Broadly speaking, you don't absolutely need camera orientation or GPS data. The algorithms can in principle fit the best possible imputed UAV location in 3D space plus the camera orientation for each image while fitting the best possible 3D model of the surface, generating orthophotos and a DEM as a byproduct. This is similar, but in 3D, like panorama stitchers (including Microsoft ICE mentioned in another answers) glue together 2D images without a priori info about their relative placement.
UAV GPS coordinates, alone or with camera orientation info, can provide valuable information to the 3D stitching process. Some implementations actively use all of that information, others priarily use it just to georeference the resulting output. I would expect all such additional information will increase the speed and accuracy of the 3D model creation, and in particular the amount of noise/distortion/motion/lighting change the feature fitting process can handle without giving up, though I haven't seen empirical discussion of that.

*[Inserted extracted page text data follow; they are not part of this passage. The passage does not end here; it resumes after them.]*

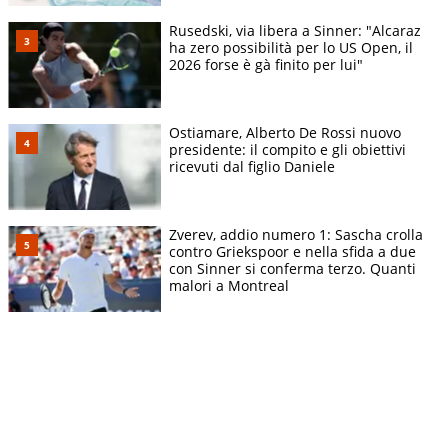
Rusedski, via libera a Sinner: "Alcaraz
ha zero possibilità per lo US Open, il
2026 forse è gà finito per lui"
Ostiamare, Alberto De Rossi nuovo
presidente: il compito e gli obiettivi
ricevuti dal figlio Daniele
Zverev, addio numero 1: Sascha crolla
contro Griekspoor e nella sfida a due
con Sinner si conferma terzo. Quanti
malori a Montreal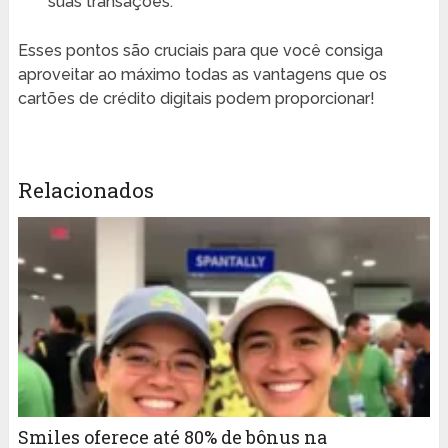
suas transações.
Esses pontos são cruciais para que você consiga
aproveitar ao máximo todas as vantagens que os
cartões de crédito digitais podem proporcionar!
Relacionados
Smiles oferece até 80% de bônus na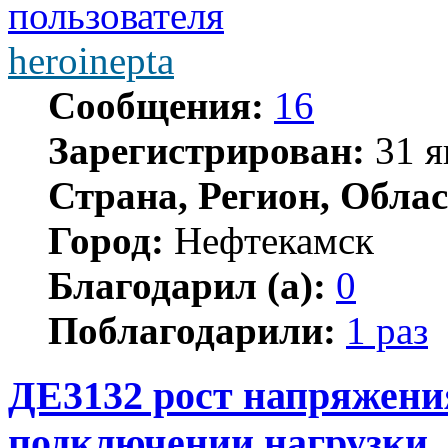
heroinepta
Сообщения:
16
Зарегистрирован:
31 я
Страна, Регион, Облас
Город:
Нефтекамск
Благодарил (а):
0
Поблагодарили:
1 раз
ДЕ3132 рост напряжени
подключении нагрузки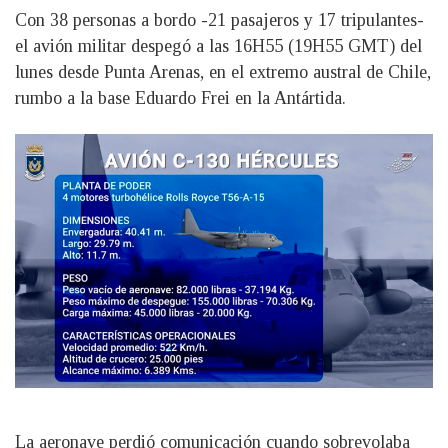
Con 38 personas a bordo -21 pasajeros y 17 tripulantes-
el avión militar despegó a las 16H55 (19H55 GMT) del
lunes desde Punta Arenas, en el extremo austral de Chile,
rumbo a la base Eduardo Frei en la Antártida.
La aeronave perdió comunicación cuando sobrevolaba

There is significant imprecision (and inaccuracy) in non-RTK/PPK GPS data, plus lens distortion in individual images, together making it impossible to rely on recorded GPS and camera orientation data for each image alone and get a "perfect match". A degree of image data fitting (finding overlapping features) is always needed as a correction. So it's a question of degree rather than absolutes.
For an example of how this can be approached, see the workflows offered by MapsMadeEasy. Their DJI workflow uses DJI-specific camera orientation EXIF tags as well as GPS UAV location tags. Their "classic" workflow does not require or use the camera orientation tags. And their "flat map" workflow uses GPS and camera orientation tags but does not do feature matching/image data fitting, just trusts the tags.
If you have access to a DJI drone in particular, you could try a test run with these 3 worksflows of the environment you want your homebrew system to handle, plus the AgiSoft workflow you found, to compare.
Finally, to your question of "what's the use of ... in photogrammetry", taking aside the issue of stitching multiple photos together, my question and answer here deals with the math how those specific variables translate into georeferencing a single image.